The Deane Gallery within City Gallery Wellington is committed to addressing current issues in the work of Māori and Pacific artists. The Gallery’s new exhibition Maiden Aotearoa (21 May–26 June) continues this project by presenting work which looks at the representation of Māori women in society today.

Maiden Aotearoa brings together four female artists of Māori descent: Sarah Hudson (Ngāti Awa, Tūhoe), Aimee Ratana (Ngai Tūhoe), Vicky Thomas (Ngāti Kahu, Ngā Puhi, Irish, Welsh) and Suzanne Tamaki (Ngāti Maniapoto, Tūhoe, Te Arawa). Their work collectively questions colonial depictions of Māori women. Often these representations took the form of the archetypal ‘dusky maiden’—a mysterious and docile figure, often peculiarly draped in Grecian clothing but placed within a recognisably New Zealand landscape.

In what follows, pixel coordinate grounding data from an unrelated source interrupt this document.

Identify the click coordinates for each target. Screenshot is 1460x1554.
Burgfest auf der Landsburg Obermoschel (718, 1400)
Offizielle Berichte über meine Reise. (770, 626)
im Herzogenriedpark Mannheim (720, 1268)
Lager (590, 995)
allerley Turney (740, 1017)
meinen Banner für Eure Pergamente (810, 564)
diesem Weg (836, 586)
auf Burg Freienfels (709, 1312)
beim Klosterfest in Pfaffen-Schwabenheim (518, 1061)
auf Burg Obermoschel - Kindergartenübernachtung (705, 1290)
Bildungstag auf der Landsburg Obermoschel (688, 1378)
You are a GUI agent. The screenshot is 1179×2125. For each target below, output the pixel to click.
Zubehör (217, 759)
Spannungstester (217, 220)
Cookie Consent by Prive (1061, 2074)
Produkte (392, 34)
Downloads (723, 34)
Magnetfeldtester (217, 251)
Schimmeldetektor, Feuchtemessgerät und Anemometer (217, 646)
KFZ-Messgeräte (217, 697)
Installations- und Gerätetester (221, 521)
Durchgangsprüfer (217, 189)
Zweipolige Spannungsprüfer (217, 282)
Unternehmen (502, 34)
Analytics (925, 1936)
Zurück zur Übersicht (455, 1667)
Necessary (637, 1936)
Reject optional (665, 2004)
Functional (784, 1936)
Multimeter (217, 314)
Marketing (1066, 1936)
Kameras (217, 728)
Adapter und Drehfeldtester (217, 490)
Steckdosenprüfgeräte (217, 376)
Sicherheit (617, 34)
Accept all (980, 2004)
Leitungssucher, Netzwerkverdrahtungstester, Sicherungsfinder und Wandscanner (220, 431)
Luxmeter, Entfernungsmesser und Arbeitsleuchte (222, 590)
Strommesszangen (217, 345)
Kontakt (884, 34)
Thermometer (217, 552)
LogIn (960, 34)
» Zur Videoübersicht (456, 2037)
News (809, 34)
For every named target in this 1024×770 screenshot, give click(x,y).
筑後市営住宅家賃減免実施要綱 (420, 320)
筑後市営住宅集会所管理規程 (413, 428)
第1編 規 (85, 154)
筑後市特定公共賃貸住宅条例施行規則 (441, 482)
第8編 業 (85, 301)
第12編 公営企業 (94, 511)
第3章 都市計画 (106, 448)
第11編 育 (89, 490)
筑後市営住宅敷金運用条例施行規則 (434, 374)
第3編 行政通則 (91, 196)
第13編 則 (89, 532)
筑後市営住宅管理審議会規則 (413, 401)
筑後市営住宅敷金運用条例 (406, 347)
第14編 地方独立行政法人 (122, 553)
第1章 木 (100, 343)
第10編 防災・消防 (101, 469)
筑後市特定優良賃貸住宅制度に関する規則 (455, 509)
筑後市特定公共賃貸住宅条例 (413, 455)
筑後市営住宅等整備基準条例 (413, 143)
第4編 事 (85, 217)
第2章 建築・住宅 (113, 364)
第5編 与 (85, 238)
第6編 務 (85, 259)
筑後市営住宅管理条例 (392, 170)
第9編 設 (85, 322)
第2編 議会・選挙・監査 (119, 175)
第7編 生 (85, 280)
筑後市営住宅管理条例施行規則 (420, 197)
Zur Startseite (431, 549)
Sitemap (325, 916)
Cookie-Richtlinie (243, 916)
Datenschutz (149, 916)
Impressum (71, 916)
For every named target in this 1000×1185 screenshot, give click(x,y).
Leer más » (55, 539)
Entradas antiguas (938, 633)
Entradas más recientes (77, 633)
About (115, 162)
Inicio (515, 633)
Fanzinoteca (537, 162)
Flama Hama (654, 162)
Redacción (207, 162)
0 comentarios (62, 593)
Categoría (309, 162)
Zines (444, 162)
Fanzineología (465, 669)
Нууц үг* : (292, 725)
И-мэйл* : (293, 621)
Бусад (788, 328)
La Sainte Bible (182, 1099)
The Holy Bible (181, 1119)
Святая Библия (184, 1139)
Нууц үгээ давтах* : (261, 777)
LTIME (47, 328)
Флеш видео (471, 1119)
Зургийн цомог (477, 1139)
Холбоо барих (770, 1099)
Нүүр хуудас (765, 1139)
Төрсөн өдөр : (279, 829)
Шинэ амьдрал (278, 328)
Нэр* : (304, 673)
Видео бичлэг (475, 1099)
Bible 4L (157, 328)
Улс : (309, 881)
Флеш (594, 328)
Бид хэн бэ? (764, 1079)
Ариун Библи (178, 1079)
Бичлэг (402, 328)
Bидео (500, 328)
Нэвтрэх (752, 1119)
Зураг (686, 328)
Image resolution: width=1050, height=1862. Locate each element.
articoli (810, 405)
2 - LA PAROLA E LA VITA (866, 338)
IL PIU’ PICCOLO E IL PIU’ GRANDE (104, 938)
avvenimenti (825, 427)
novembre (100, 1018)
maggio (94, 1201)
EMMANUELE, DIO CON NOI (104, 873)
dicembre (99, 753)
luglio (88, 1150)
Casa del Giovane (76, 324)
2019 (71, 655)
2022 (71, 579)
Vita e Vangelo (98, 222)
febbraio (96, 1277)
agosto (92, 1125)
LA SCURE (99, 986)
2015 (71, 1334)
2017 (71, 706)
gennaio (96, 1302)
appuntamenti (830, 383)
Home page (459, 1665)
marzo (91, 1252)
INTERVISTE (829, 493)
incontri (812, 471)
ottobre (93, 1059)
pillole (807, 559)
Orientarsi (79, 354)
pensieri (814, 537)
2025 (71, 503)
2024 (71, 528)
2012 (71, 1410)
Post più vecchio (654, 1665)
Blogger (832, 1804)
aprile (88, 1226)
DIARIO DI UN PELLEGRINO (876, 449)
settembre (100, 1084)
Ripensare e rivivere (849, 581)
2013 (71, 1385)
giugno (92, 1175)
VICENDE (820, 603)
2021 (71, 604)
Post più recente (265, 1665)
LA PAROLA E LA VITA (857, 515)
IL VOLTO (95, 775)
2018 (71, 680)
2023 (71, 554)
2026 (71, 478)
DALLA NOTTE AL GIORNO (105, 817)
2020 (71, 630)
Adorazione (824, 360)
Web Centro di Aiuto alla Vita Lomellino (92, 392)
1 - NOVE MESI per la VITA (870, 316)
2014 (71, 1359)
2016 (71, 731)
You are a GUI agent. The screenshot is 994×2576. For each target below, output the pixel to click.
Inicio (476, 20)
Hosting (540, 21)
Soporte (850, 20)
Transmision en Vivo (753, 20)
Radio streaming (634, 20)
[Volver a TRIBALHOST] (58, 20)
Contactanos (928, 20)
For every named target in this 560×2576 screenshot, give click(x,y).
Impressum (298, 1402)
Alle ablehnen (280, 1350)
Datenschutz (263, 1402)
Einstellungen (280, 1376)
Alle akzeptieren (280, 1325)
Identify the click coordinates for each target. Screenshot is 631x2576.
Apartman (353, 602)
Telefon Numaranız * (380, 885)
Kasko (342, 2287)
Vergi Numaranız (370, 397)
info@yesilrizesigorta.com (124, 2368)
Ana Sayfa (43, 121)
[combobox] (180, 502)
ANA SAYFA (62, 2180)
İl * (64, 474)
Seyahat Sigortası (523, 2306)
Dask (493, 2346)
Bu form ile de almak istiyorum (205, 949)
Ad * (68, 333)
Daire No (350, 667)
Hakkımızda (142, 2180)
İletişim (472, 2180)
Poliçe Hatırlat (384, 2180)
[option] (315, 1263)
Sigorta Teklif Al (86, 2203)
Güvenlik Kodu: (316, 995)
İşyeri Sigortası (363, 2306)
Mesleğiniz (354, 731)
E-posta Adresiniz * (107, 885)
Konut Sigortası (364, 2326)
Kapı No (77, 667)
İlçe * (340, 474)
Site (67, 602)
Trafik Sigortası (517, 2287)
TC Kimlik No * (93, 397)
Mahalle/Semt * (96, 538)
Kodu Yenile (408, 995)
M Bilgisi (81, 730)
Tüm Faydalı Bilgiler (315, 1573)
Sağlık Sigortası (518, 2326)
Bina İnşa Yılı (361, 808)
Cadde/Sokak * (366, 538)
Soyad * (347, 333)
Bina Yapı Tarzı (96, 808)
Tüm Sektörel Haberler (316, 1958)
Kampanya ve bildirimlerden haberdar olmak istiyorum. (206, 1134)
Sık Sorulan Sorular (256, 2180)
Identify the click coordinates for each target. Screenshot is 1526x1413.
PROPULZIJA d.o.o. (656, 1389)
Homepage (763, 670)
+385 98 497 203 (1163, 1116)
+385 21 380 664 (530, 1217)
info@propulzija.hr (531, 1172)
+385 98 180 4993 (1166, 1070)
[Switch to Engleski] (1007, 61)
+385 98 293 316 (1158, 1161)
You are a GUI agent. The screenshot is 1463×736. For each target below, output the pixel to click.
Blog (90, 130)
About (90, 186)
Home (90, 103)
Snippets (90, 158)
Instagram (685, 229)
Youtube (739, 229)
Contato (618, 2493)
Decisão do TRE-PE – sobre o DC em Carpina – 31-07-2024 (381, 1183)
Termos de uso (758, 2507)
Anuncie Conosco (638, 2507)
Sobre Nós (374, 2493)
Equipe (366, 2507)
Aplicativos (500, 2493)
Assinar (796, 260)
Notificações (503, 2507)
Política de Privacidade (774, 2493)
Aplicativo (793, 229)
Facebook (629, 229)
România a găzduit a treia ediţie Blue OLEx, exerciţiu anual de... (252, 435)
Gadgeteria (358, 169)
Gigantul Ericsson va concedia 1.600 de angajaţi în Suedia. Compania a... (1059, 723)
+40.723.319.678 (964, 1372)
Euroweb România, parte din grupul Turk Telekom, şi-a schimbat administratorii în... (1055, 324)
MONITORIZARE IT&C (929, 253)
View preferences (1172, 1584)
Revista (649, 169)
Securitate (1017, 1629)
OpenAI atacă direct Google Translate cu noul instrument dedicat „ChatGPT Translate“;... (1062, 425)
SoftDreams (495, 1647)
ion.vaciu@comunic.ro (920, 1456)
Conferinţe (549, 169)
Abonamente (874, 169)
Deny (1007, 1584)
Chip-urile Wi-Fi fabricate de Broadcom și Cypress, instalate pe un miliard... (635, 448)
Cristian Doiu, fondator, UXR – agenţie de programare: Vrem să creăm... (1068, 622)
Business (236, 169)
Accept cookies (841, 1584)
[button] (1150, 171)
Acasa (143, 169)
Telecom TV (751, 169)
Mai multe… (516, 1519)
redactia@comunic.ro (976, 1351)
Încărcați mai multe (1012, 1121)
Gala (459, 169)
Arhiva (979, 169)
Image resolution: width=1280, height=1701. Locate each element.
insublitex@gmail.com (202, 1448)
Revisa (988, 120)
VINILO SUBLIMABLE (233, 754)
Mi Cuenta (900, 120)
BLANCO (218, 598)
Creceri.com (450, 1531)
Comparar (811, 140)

This exhibition asserts a stronger, empowered position for the contemporary Māori woman. Vicky Thomas’ work is influenced by blacksploitation movies of the 1970s. In her work Self Portrait #3 the artist poses as the famous movie character Foxy Brown, and stares confidently out at the viewer.

Artist Sarah Hudson is interested in the history of photography of Māori subjects. Through her research she discovered photographs of her own whānau on nineteenth century postcards. In this context, they had been depicted as nameless figures, without context or agency. In her work for Maiden Aotearoa Hudson has shrouded images similar to these in ghostly black veils. Her re-working of found images points to the damage done by European photographers in their early depictions of Māori women.

Maiden Aotearoa will be accompanied by two public events: a discussion between all of the artists at 2pm May 21 and a lecture by Dr Jo Smith, Senior Lecturer in Media Studies at Victoria University of Wellington, at 12:30pm June 10.